One jet had nose art showing former President Ronald Reagan wearing a cowboy hat with a variation of one of his famous movie lines: "One more for the Gipper." Staff Sgt. Jeremy Farley designed it.
Friends and family members waved at the fliers about to embark on a short but important mission. Brig. Gen. Rick Rosborg, 4th Fighter Wing commander, drove by the jets as final preparations were made for take-off.
The airmen had been assigned to perform a 21-plane flyover Wednesday as part of Reagan's funeral rites in Washington. A cross-section of 42 airmen combined from all squadrons of the 4th Wing -- the 333rd, 334th, 335th, 336th -- were chosen to fly. They were younger and older airmen of various ranks.
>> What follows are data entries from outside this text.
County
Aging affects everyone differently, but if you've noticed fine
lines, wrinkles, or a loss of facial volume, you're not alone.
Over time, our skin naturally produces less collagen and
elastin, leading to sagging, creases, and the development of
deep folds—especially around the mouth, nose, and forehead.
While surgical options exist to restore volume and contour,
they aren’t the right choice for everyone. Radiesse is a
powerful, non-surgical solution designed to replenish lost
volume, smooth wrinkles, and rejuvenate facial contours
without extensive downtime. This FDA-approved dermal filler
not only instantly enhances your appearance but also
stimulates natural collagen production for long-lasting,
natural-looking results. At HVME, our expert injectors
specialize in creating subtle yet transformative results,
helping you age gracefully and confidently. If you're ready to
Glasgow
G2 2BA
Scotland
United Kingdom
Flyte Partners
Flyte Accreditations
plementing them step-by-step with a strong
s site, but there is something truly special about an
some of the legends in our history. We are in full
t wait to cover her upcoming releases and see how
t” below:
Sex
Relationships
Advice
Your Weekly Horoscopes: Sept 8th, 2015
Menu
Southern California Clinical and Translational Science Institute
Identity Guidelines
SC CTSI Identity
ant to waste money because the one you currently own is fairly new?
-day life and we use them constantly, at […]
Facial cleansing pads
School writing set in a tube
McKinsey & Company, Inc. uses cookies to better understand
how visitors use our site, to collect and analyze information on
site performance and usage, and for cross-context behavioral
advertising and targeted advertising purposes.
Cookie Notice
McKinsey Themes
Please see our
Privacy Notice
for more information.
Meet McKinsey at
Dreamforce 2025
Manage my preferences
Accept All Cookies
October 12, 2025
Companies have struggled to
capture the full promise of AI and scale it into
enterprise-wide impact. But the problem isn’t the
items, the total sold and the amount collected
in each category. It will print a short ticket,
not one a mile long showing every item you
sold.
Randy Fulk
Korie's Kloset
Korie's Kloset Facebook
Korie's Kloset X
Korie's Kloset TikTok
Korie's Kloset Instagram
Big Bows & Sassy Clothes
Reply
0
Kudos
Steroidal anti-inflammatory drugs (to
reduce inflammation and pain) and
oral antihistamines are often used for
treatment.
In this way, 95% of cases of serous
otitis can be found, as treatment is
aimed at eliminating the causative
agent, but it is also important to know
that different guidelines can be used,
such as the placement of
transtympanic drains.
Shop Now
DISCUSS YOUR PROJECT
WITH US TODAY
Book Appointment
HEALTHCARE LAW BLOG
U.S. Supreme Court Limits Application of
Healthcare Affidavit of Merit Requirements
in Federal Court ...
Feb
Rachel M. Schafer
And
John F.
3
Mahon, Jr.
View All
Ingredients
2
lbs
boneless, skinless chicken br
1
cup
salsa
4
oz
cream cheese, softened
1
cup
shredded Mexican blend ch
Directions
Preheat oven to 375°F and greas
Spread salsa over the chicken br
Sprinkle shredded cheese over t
The White House chose Seymour Johnson to perform the flyover.
The jets left on schedule at 5 p.m., even through rainy weather. The trip took around 45 minutes.
The lead jet was followed by five four-ship formations spaced at 10-second intervals. The route was from south to north up Washington's 4th Street S.W., crossing the National Mall and Constitution Avenue at 1,000 feet.
The final formation performed the missing-man maneuver as the planes crossed Constitution Avenue. The missing-man maneuver involves a wingman breaking formation, rocketing skyward and leaving a hole in the formation. It signifies the loss of a comrade.
The jet performing the missing-man formation had the Reagan nose art. The crewmen were Col. Darryl Robertson and Capt. Craig Nieman.
The flyover occurred around 6:30 p.m. It was viewed by millions of people on television. One TV correspondent described people cheering, saluting and breaking down into tears as they watched the jets roar over the funeral procession.
"It's a great honor. It says a lot about the men and women of the 4th Fighter Wing," said Capt. Dan Badia with the 334th Fighter Squadron. He was an alternate and went through all of the briefing with the airmen participating in the flyover.
He said everyone was excited during the briefing.
"Not everyday you get to fly through downtown Washington on national TV," he said.
He said the basic flyover plan was already in place, but they had to make sure the timing was to the second.
The honor of being involved in the procession was exciting for the entire Goldsboro community, which is like a great family with Seymour Johnson, he added.
"Everyone was real happy to be a part of this."
The 21 jets flew back last night and arrived around 7:45 p.m.